What can I say? Are people just easy to manipulate? Maybe they don't come at it with a purely rational check-it-and-see approach. They probably never read the ingredients anyway... even if they did they might still buy the Tylenol. The data is there, they just don't think that way. No data would ever convince a loyal Tylenol fan to buy the generic brand. They've been using it for years and they are content to pay extra for it. Ask them to explain why and they may struggle or even get annoyed that you asked. It feels too personal for some people to explain a rationale... especially if there isn't one. I'm not certain why that is but psychologists have come up with some interesting explanations.

If you ask a scientist to explain their rationale.. they'll usually say.. "good question" and then attempt to explain it. They usually separate their ego from their theories... if they don't, they are not very good scientists IMO. If you are a good scientist and your theory is proven to be wrong or inadequate by observations and data.. no big deal..you embrace that knowledge and try to come up with a better one that fits the data more closely. The good scientist comes out of that experience feeling that it was beneficial and they've learned something. The Tylenol buyer would probably still keep buying Tylenol. Psychological schemata are very resistant to change... they emphasize the data that support the underlying belief and discount or ignore any conflicting data. Sometimes with venom and ad-hominem attacks. That's not the scientific method... it's psychological schema-protection. Freud called it ego (more or less).

There is another related psychological phenomenon called "Cognitive Dissonance". When confronted with data that contradict your world-view it can and usually does feel unsettling and like you are being attacked. Common responses are "That can't be true" or "That's just nonsense". Sometimes there is a sense of overwhelming shock or panic. Many people (not all) retreat back to the familiar and buy more Tylenol. It's often easier than changing world-view. Most people are familiar with the cycle of denial-bargaining-anger-acceptance. The order is not fixed and there are often several trips round the roller-coaster before coming out of the other end. Those belief systems are very resilient. Sometimes dangerously so.
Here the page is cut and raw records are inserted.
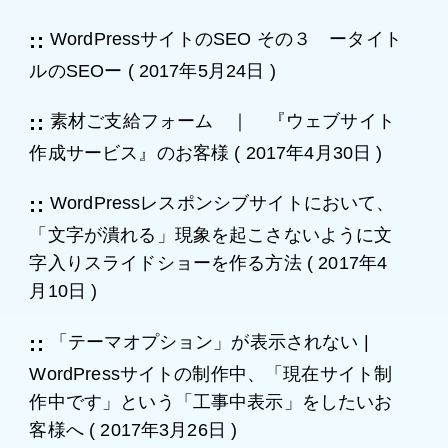
WordPressサイトのSEO その３ ータイト
ルのSEOー
(
2017年5月24日
)
素材ご支給フォーム ｜ 『ウェブサイト
作成サービス』のお客様
(
2017年4月30日
)
WordPressレスポンシブサイトにおいて、
「文字が潰れる」現象を起こさないように文
字入りスライドショーを作る方法
(
2017年4
月10日
)
「テーマオプション」が表示されない |
WordPressサイトの制作中、「現在サイト制
作中です」という「工事中表示」をしたいお
客様へ
(
2017年3月26日
)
One company that has been very successful using marketing in this way is Apple. Somewhat ironically, another one is Samsung another is Microsoft. Some people switch.. but many never will. What kind of laptop or tablet or phone do you have. When was the last time you switched? You probably can relate to that example even if the previous explanations sounded like psycho-babble. The most flexible phone-buyer is usually the one buying their first phone. Unless you have a particularly bad experience with that brand it's common to stay with the familiar. $0.02

Mental Schema here: https://en.wikipedia.org/wiki/Schema_(psychology)
Cognitive Dissonance here: https://en.wikipedia.org/wiki/Cognitive_dissonance


----------



## 10953

orangputeh said:


> The Japanese Mafia may be involved.


china mafia!! Yamaha Snowblower Fan Club - Where are they made? 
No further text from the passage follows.